Guardian Money approached HMCTS for figures on probate times but it said these are issued only quarterly and the next data release will not be until later in June.
How to deal with a will and estate
1. Find the will
Once somebody’s death has been registered and their funeral arranged, the first thing to do is locate the person’s will (or confirm they did not make one).
If you cannot find one in their home, contact the person’s solicitor, accountant or bank to see if any of them holds it. You can check whether a will is stored with the Principal Registry of the Family Division. Ask for a search to be made of the safe custody wills register.
2. Contact banks and other financial providers
The executors named in the will, or the people who will inherit if there is no will (called intestacy), should start assembling the financial information.
You should notify banks, building societies, mortgage lenders, credit card providers and insurance companies. Your first step should be the deathnotificationservice.co.uk, which allows you to notify several banks and building societies of a person’s death at the same time.
Then go to the Tell Us Once service, which lets you report a death to most government organisations in one go. You will be able to notify HMRC, DWP, DVLA, the Passport Office and so on in a few clicks.
Co-op Legal Services this week also launched a bereavement notification service, which apart from help in notifying banks also gives guidance on closing social media accounts and informing utility and insurance providers.

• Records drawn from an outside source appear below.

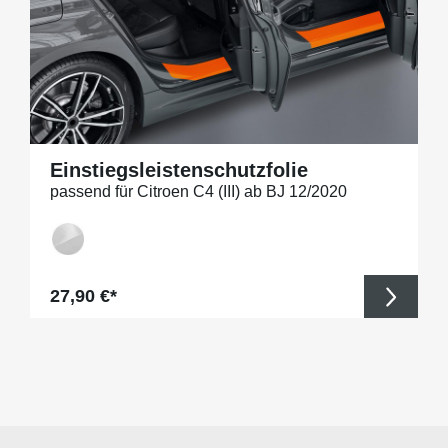
Einstiegsleistenschutzfolie
passend für Citroen C4 (III) ab BJ 12/2020
Regulärer Preis:
27,90 €*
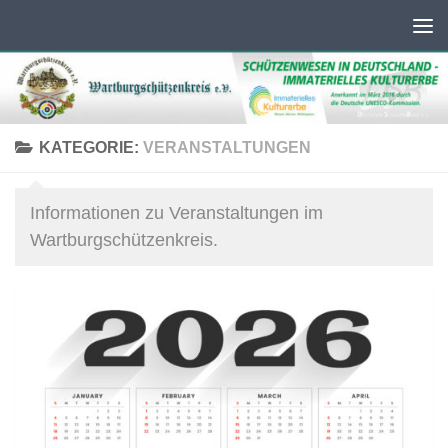
Unter dem Inhalt
KATEGORIE:
VERANSTALTUNGEN
Informationen zu Veranstaltungen im
Wartburgschützenkreis.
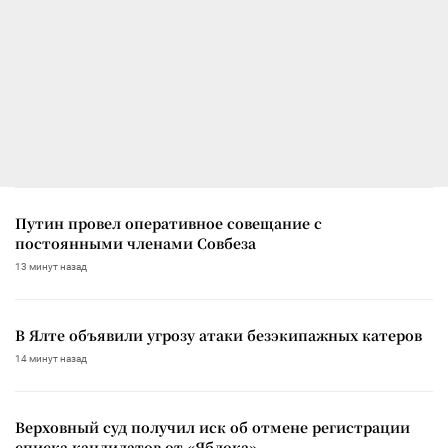
Путин провел оперативное совещание с
постоянными членами Совбеза
13 минут назад
В Ялте объявили угрозу атаки безэкипажных катеров
14 минут назад
Верховный суд получил иск об отмене регистрации
списка кандидатов от «Яблока»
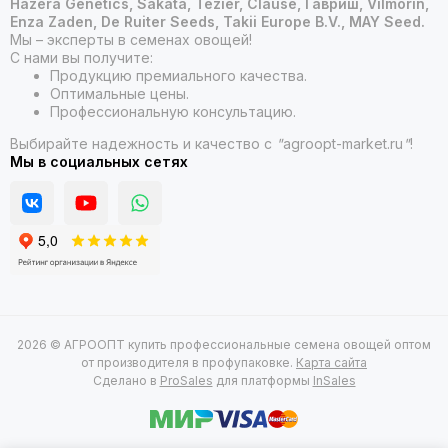
Hazera Genetics, Sakata, Tezier, Clause, Гавриш, Vilmorin,
Enza Zaden, De Ruiter Seeds, Takii Europe B.V., MAY Seed.
Мы – эксперты в семенах овощей!
С нами вы получите:
Продукцию премиального качества.
Оптимальные цены.
Профессиональную консультацию.
Выбирайте надежность и качество с
"
agroopt-market.ru
"
!
Мы в социальных сетях
2026 © АГРООПТ купить профессиональные семена овощей оптом
от производителя в профупаковке.
Карта сайта
Сделано в
ProSales
для платформы
InSales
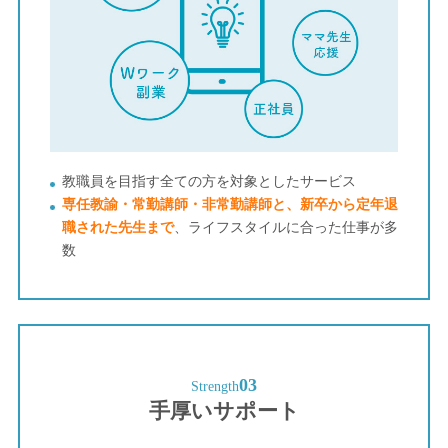
教職員を⽬指す全ての⽅を対象としたサービス
専任教諭・常勤講師・非常勤講師と、新卒から定年退
職された先生まで
、ライフスタイルに合った仕事が多
数
03
Strength
手厚いサポート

3. Estimate and report the estate’s value
The executor needs to assess the amount in savings accounts, pensions, shares and Isas, and whether the dead person’s employer owed them wages. Debts such as credit cards must be paid off. If the mortgage lender requires interest payments to continue while you are applying for probate, the executor can pay these bills and reclaim the money from the estate once they have obtained probate. The executor should check if there are any payouts from life insurance policies.
4. Begin the formal probate process
The executor should apply for a grant of probate, which is the legal document that enables you to access funds, sort finances and share out assets the deceased accumulated.

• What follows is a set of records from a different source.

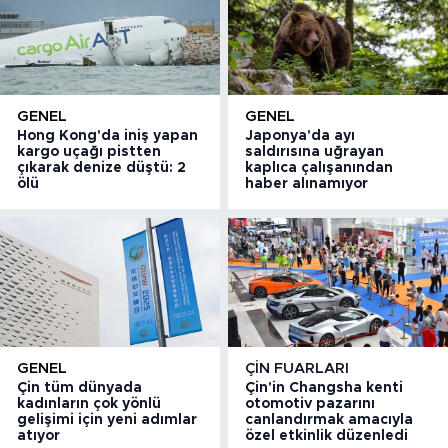
GENEL
GENEL
Hong Kong'da iniş yapan
Japonya'da ayı
kargo uçağı pistten
saldırısına uğrayan
çıkarak denize düştü: 2
kaplıca çalışanından
ölü
haber alınamıyor
GENEL
ÇIN FUARLARI
Çin tüm dünyada
Çin'in Changsha kenti
kadınların çok yönlü
otomotiv pazarını
gelişimi için yeni adımlar
canlandırmak amacıyla
atıyor
özel etkinlik düzenledi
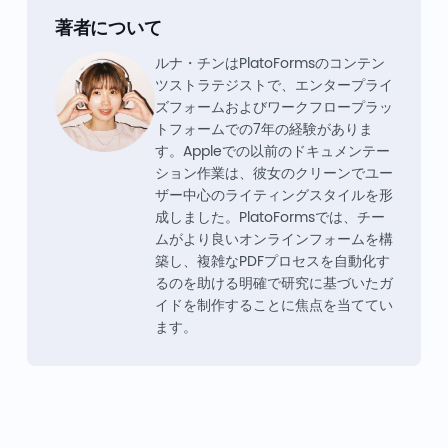
著者について
ルナ・チンはPlatoFormsのコンテン
ツストラテジストで、エンタープライ
ズフォームおよびワークフロープラッ
トフォームでの7年の経験がありま
す。Appleでの以前のドキュメンテー
ション作業は、彼女のクリーンでユー
ザー中心のライティングスタイルを形
成しました。PlatoFormsでは、チー
ムがより良いオンラインフォームを構
築し、複雑なPDFプロセスを自動化す
るのを助ける明確で研究に基づいたガ
イドを制作することに焦点を当ててい
ます。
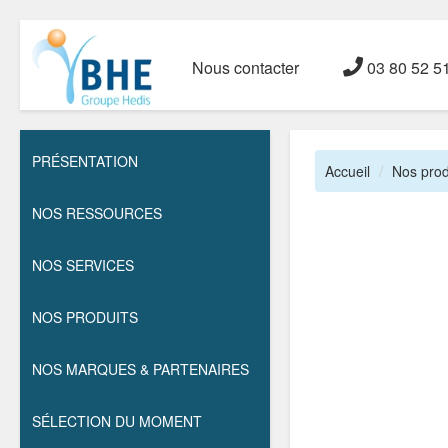
Nous contacter
03 80 52 5
PRÉSENTATION
Accueil
Nos prod
NOS RESSOURCES
NOS SERVICES
NOS PRODUITS
NOS MARQUES & PARTENAIRES
SÉLECTION DU MOMENT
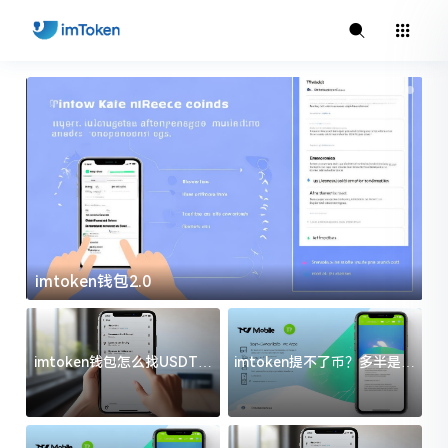
imtoken钱包2.0
i
imtoken钱包怎么找USDT地
imtoken提不了币？多半是这
址？三步搞定不踩坑
几件事没处理好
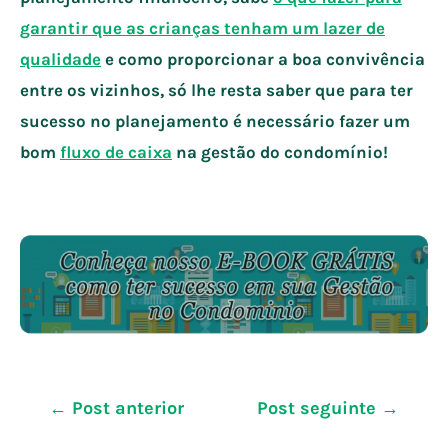
garantir que as crianças tenham um lazer de
qualidade
e como proporcionar a boa convivência
entre os vizinhos, só lhe resta saber que para ter
sucesso no planejamento é necessário fazer um
bom
fluxo de caixa
na gestão do condomínio!
Navegação
←
Post anterior
Post seguinte
→
de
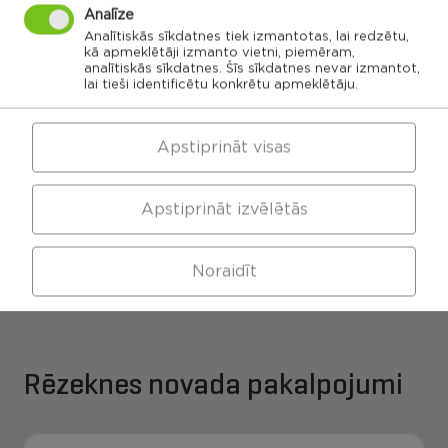
Čornajas
Stoļerovas
pagasts
pagasts
pagasts
Analīze
Lūznavas
pagasts
Analītiskās sīkdatnes tiek izmantotas, lai redzētu,
kā apmeklētāji izmanto vietni, piemēram,
Kaunatas
Maltas
pagasts
pagasts
analītiskās sīkdatnes. Šīs sīkdatnes nevar izmantot,
Feimaņu
pagasts
Mākoņkalna
lai tieši identificētu konkrētu apmeklētāju.
pagasts
Viļānu apvienības
Pušas
pagasts
pārvalde
Apstiprināt visas
Apstiprināt izvēlētās
Maltas apvienības
Kaunatas apvienības
pārvalde
pārvalde
Noraidīt
Rēzeknes novada pakalpojumi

The government website gov.uk/applying-for-probate sets out the process and whether you actually have to go through it. According to Step, in England and Wales, there is usually no need to apply for probate if the estate is worth less than £5,000. There is an application fee of £155 for estates over the £5,000 threshold, with a £60 fee added if you apply yourself rather than via a solicitor.
Assuming you have obtained an estimate of the estate’s value, and you have the original will and death certificate, you can begin the probate process online.
5. Decide whether to use a solicitor, probate brokerage or do it yourself
You are under no obligation to use a solicitor but if you do, don’t automatically sign up with the family firm, or the bank, as the charges can be high. Most firms operate hourly rates or percentage charging systems.
Law firms are required to disclose their fees online.
Probate brokerages, such as Final Duties, will find you a solicitor from its approved panel that will undertake probate for a fixed fee.
Or you can do it yourself. If you want legal help without paying too much, Which? Legal provides a probate service that promises unlimited advice and support from its experts at £9 a month, plus a £28 joining fee.